WORK ORDER:
Among the lines below, count those with "datos". Give the total alone.

DATASET EXTRACT:
____
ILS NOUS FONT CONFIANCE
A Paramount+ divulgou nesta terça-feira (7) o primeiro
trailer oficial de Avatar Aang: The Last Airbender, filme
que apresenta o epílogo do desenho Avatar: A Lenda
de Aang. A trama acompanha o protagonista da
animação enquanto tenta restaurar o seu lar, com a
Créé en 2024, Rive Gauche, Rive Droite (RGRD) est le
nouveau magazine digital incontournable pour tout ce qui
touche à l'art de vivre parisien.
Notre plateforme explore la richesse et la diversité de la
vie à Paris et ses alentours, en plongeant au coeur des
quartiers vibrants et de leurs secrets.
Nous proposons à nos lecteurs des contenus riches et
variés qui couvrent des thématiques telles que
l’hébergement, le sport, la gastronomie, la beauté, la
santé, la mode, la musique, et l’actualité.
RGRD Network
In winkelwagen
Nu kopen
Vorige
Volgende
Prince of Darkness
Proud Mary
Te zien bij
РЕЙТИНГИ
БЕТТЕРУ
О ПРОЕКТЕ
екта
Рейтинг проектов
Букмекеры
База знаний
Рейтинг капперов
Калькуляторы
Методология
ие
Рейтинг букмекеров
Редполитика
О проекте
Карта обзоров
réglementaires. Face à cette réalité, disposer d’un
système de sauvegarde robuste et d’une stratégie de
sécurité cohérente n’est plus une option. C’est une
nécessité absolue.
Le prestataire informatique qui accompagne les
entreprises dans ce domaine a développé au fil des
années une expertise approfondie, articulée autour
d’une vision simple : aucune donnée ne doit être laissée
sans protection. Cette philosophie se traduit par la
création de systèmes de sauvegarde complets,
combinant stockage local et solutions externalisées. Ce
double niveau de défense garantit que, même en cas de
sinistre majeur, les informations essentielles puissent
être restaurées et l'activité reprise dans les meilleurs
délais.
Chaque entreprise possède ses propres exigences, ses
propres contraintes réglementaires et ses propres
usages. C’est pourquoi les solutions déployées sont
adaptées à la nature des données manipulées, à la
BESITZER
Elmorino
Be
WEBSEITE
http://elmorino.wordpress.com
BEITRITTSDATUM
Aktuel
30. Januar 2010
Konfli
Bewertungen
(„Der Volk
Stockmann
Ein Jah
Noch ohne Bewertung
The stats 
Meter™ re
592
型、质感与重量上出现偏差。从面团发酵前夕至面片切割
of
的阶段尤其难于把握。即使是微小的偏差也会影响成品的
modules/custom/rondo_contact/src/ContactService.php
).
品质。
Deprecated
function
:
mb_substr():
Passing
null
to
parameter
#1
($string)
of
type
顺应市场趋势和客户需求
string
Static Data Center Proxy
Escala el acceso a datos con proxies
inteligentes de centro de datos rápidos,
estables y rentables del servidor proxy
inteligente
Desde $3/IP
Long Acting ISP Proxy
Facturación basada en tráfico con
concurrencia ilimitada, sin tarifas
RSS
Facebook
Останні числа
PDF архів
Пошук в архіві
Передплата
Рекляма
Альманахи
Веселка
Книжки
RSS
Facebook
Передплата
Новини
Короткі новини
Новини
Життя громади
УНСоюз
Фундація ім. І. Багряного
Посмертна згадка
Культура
____
OUTPUT FOR THIS TASK:
2